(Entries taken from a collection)
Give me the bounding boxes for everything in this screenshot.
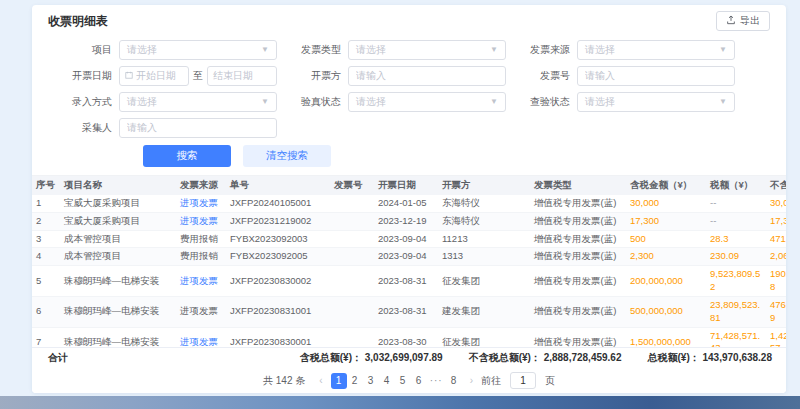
verify-status-label: 验真状态 (285, 95, 341, 109)
cell-order_no: FYBX2023092005 (226, 248, 330, 266)
column-header: 单号 (226, 176, 330, 195)
cell-project: 宝威大厦采购项目 (60, 195, 176, 212)
total-count: 共 142 条 (263, 374, 305, 388)
verify-status-select[interactable]: 请选择 ▼ (348, 92, 506, 112)
summary-item: 总税额(¥)： 143,970,638.28 (647, 351, 772, 365)
cell-source[interactable]: 进项发票 (176, 327, 226, 347)
pager-page-2[interactable]: 2 (347, 373, 363, 389)
goto-label: 前往 (481, 374, 501, 388)
invoice-date-label: 开票日期 (56, 69, 112, 83)
goto-unit: 页 (545, 374, 555, 388)
end-date-input[interactable]: 结束日期 (207, 66, 277, 86)
cell-tax: -- (706, 212, 766, 230)
cell-net: 2,069.91 (766, 248, 786, 266)
prev-page-button[interactable]: ‹ (316, 375, 325, 386)
invoice-no-label: 发票号 (514, 69, 570, 83)
table-header-row: 序号项目名称发票来源单号发票号开票日期开票方发票类型含税金额（¥）税额（¥）不含… (32, 176, 786, 195)
cell-order_no: JXFP20231219002 (226, 212, 330, 230)
pager-page-6[interactable]: 6 (411, 373, 427, 389)
select-placeholder: 请选择 (356, 95, 386, 109)
check-status-select[interactable]: 请选择 ▼ (577, 92, 735, 112)
cell-net: 190,476,190.48 (766, 266, 786, 297)
pagination-bar: 共 142 条 ‹ 123456···8 › 前往 页 (32, 368, 786, 393)
summary-items: 含税总额(¥)： 3,032,699,097.89不含税总额(¥)： 2,888… (300, 351, 772, 365)
cell-source[interactable]: 进项发票 (176, 212, 226, 230)
table-row[interactable]: 4成本管控项目费用报销FYBX20230920052023-09-041313增… (32, 248, 786, 266)
issuer-input[interactable] (348, 66, 506, 86)
clear-search-button[interactable]: 清空搜索 (243, 145, 331, 167)
cell-project: 珠穆朗玛峰—电梯安装 (60, 266, 176, 297)
summary-label: 合计 (48, 351, 68, 365)
cell-issuer: 11213 (438, 230, 530, 248)
cell-type: 增值税专用发票(蓝) (530, 195, 626, 212)
end-date-placeholder: 结束日期 (213, 69, 253, 83)
table-row[interactable]: 6珠穆朗玛峰—电梯安装进项发票JXFP202308310012023-08-31… (32, 296, 786, 327)
column-header: 序号 (32, 176, 60, 195)
export-label: 导出 (740, 14, 760, 28)
cell-date: 2023-08-31 (374, 296, 438, 327)
column-header: 发票类型 (530, 176, 626, 195)
summary-item: 含税总额(¥)： 3,032,699,097.89 (300, 351, 443, 365)
cell-net: 476,190,476.19 (766, 296, 786, 327)
cell-issuer: 东海特仪 (438, 212, 530, 230)
cell-source: 进项发票 (176, 296, 226, 327)
table-row[interactable]: 1宝威大厦采购项目进项发票JXFP202401050012024-01-05东海… (32, 195, 786, 212)
cell-source[interactable]: 进项发票 (176, 195, 226, 212)
pager-ellipsis[interactable]: ··· (427, 373, 446, 389)
chevron-down-icon: ▼ (261, 97, 269, 106)
cell-source: 费用报销 (176, 248, 226, 266)
pager-page-8[interactable]: 8 (446, 373, 462, 389)
start-date-placeholder: 开始日期 (136, 69, 176, 83)
start-date-input[interactable]: 开始日期 (119, 66, 189, 86)
select-placeholder: 请选择 (356, 43, 386, 57)
card-header: 收票明细表 导出 (32, 5, 786, 33)
pager-page-4[interactable]: 4 (379, 373, 395, 389)
search-button[interactable]: 搜索 (143, 145, 231, 167)
table-row[interactable]: 5珠穆朗玛峰—电梯安装进项发票JXFP202308300022023-08-31… (32, 266, 786, 297)
table-row[interactable]: 7珠穆朗玛峰—电梯安装进项发票JXFP202308300012023-08-30… (32, 327, 786, 347)
cell-invoice_no (330, 230, 374, 248)
goto-page-input[interactable] (510, 372, 536, 389)
column-header: 开票日期 (374, 176, 438, 195)
cell-invoice_no (330, 296, 374, 327)
cell-type: 增值税专用发票(蓝) (530, 230, 626, 248)
cell-net: 17,300 (766, 212, 786, 230)
summary-item: 不含税总额(¥)： 2,888,728,459.62 (469, 351, 622, 365)
cell-order_no: JXFP20240105001 (226, 195, 330, 212)
cell-order_no: JXFP20230830001 (226, 327, 330, 347)
cell-tax: 71,428,571.43 (706, 327, 766, 347)
cell-date: 2023-09-04 (374, 230, 438, 248)
table-row[interactable]: 2宝威大厦采购项目进项发票JXFP202312190022023-12-19东海… (32, 212, 786, 230)
pager-page-5[interactable]: 5 (395, 373, 411, 389)
invoice-source-select[interactable]: 请选择 ▼ (577, 40, 735, 60)
project-select[interactable]: 请选择 ▼ (119, 40, 277, 60)
invoice-no-input[interactable] (577, 66, 735, 86)
cell-source[interactable]: 进项发票 (176, 266, 226, 297)
invoice-type-select[interactable]: 请选择 ▼ (348, 40, 506, 60)
cell-source: 费用报销 (176, 230, 226, 248)
cell-amount: 30,000 (626, 195, 706, 212)
table-row[interactable]: 3成本管控项目费用报销FYBX20230920032023-09-0411213… (32, 230, 786, 248)
next-page-button[interactable]: › (467, 375, 476, 386)
cell-type: 增值税专用发票(蓝) (530, 266, 626, 297)
collector-input[interactable] (119, 118, 277, 138)
calendar-icon (125, 70, 133, 81)
invoice-source-label: 发票来源 (514, 43, 570, 57)
cell-invoice_no (330, 327, 374, 347)
cell-no: 5 (32, 266, 60, 297)
cell-net: 471.7 (766, 230, 786, 248)
cell-project: 成本管控项目 (60, 248, 176, 266)
pager-page-3[interactable]: 3 (363, 373, 379, 389)
column-header: 开票方 (438, 176, 530, 195)
project-label: 项目 (56, 43, 112, 57)
cell-order_no: FYBX2023092003 (226, 230, 330, 248)
cell-no: 4 (32, 248, 60, 266)
check-status-label: 查验状态 (514, 95, 570, 109)
export-button[interactable]: 导出 (716, 11, 770, 31)
cell-invoice_no (330, 248, 374, 266)
cell-project: 宝威大厦采购项目 (60, 212, 176, 230)
entry-method-select[interactable]: 请选择 ▼ (119, 92, 277, 112)
pager-page-1[interactable]: 1 (331, 373, 347, 389)
cell-amount: 2,300 (626, 248, 706, 266)
column-header: 税额（¥） (706, 176, 766, 195)
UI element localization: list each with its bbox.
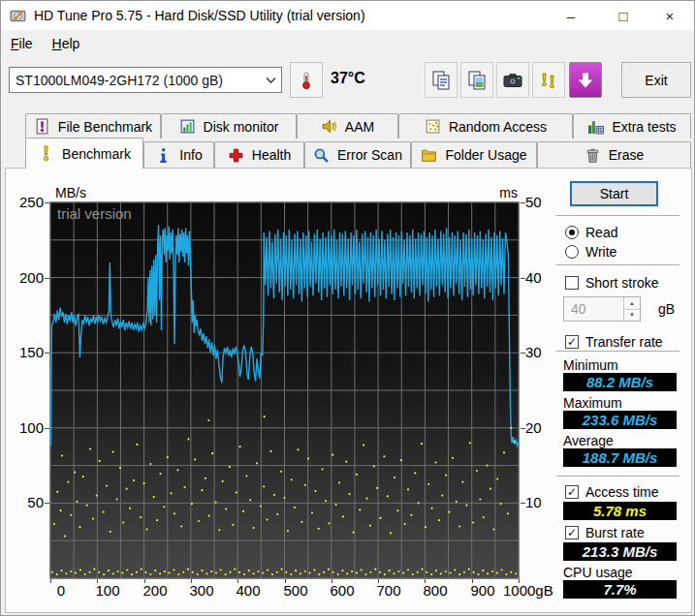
tick-mark [45,278,49,279]
y-left-tick-label: 200 [5,269,44,286]
tab-label: Benchmark [62,146,131,162]
tab-disk-monitor[interactable]: Disk monitor [161,113,297,139]
tab-benchmark[interactable]: Benchmark [25,138,143,169]
y-right-tick-label: 50 [525,194,554,210]
minimum-label: Minimum [563,357,618,373]
folder-usage-icon [421,147,437,164]
minimize-button[interactable]: – [553,1,589,30]
read-radio-row[interactable]: Read [565,225,617,240]
tick-mark [97,579,98,583]
start-label: Start [600,186,629,201]
y-right-tick-label: 20 [525,419,554,436]
transfer-rate-checkbox[interactable]: ✓ [565,335,579,349]
tick-mark [521,353,525,354]
toolbar: ST1000LM049-2GH172 (1000 gB) 37°C [1,57,694,108]
access-time-checkbox[interactable]: ✓ [565,485,579,499]
menu-bar: File Help [1,30,694,57]
camera-icon [502,70,523,91]
write-radio[interactable] [565,245,579,259]
read-radio[interactable] [565,226,579,239]
double-exclamation-icon [538,70,559,91]
tab-label: Folder Usage [445,147,526,163]
separator [556,351,679,352]
access-time-value: 5.78 ms [563,502,677,520]
tick-mark [237,579,238,583]
write-radio-row[interactable]: Write [565,244,616,260]
trial-watermark: trial version [57,205,132,222]
exit-button[interactable]: Exit [621,62,691,98]
tab-random-access[interactable]: Random Access [398,113,573,139]
tick-mark [521,278,525,279]
tab-folder-usage[interactable]: Folder Usage [411,141,537,168]
maximum-value: 233.6 MB/s [563,411,677,429]
tab-label: Erase [609,147,645,163]
x-tick-label: 1000gB [503,582,571,599]
short-stroke-checkbox[interactable] [565,276,579,290]
transfer-rate-row[interactable]: ✓ Transfer rate [565,334,663,350]
cpu-usage-value: 7.7% [563,580,677,599]
read-label: Read [585,225,617,240]
tab-error-scan[interactable]: Error Scan [304,141,411,168]
short-stroke-row[interactable]: Short stroke [565,275,658,291]
title-bar: HD Tune Pro 5.75 - Hard Disk/SSD Utility… [1,1,694,30]
tick-mark [521,503,525,504]
burst-rate-row[interactable]: ✓ Burst rate [565,525,645,540]
exit-label: Exit [645,73,667,88]
copy-image-button[interactable] [460,62,493,98]
tab-health[interactable]: Health [214,141,304,168]
tab-label: Random Access [449,119,547,135]
tick-mark [45,353,49,354]
random-access-icon [425,118,441,135]
tab-extra-tests[interactable]: Extra tests [573,113,691,139]
average-label: Average [563,433,614,448]
erase-icon [584,147,601,164]
aam-icon [321,118,337,135]
tab-label: Health [252,147,291,163]
access-time-label: Access time [585,484,658,500]
drive-select[interactable]: ST1000LM049-2GH172 (1000 gB) [9,67,282,93]
save-results-button[interactable] [569,62,602,98]
screenshot-button[interactable] [496,62,529,98]
info-icon [155,147,172,164]
tab-label: Extra tests [612,119,676,135]
menu-help[interactable]: Help [43,32,90,55]
copy-text-button[interactable] [425,62,458,98]
tab-erase[interactable]: Erase [537,141,691,168]
y-right-tick-label: 30 [525,344,554,360]
benchmark-all-button[interactable] [532,62,565,98]
short-stroke-size-stepper[interactable]: 40 ▲ ▼ [563,296,641,322]
y-left-tick-label: 50 [5,494,44,510]
start-button[interactable]: Start [570,181,658,206]
temperature-button[interactable] [290,62,323,98]
stepper-up-icon[interactable]: ▲ [624,297,640,310]
tab-label: File Benchmark [58,119,152,135]
tick-mark [50,579,51,583]
stepper-arrows[interactable]: ▲ ▼ [623,297,640,321]
copy-text-icon [430,70,452,91]
tab-aam[interactable]: AAM [297,113,398,139]
save-download-icon [576,71,595,90]
tab-label: Error Scan [337,147,402,163]
tick-mark [45,503,49,504]
temperature-value: 37°C [331,70,365,87]
y-left-axis-unit: MB/s [55,185,86,200]
tab-file-benchmark[interactable]: File Benchmark [25,113,161,139]
file-benchmark-icon [34,118,50,135]
tick-mark [521,202,525,203]
tick-mark [45,428,49,429]
error-scan-icon [313,147,330,164]
separator [556,215,679,216]
menu-file[interactable]: File [1,32,43,55]
tab-info[interactable]: Info [143,141,214,168]
stepper-down-icon[interactable]: ▼ [624,310,640,322]
y-right-tick-label: 10 [525,494,554,510]
burst-rate-checkbox[interactable]: ✓ [565,526,579,539]
copy-image-icon [466,70,488,91]
disk-monitor-icon [179,118,196,135]
average-value: 188.7 MB/s [563,448,677,467]
access-time-row[interactable]: ✓ Access time [565,484,658,500]
maximize-button[interactable]: □ [605,1,642,30]
minimum-value: 88.2 MB/s [563,373,677,391]
close-button[interactable]: × [651,1,688,30]
chevron-down-icon [260,77,281,84]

== WHAT YOU SHOULD DO ==
Locate the lines above that hold the word "开始日期". Show every one of them.

== RESULT FOR THIS TASK ==
start-date-placeholder: 开始日期 (136, 69, 176, 83)
start-date-input[interactable]: 开始日期 (119, 66, 189, 86)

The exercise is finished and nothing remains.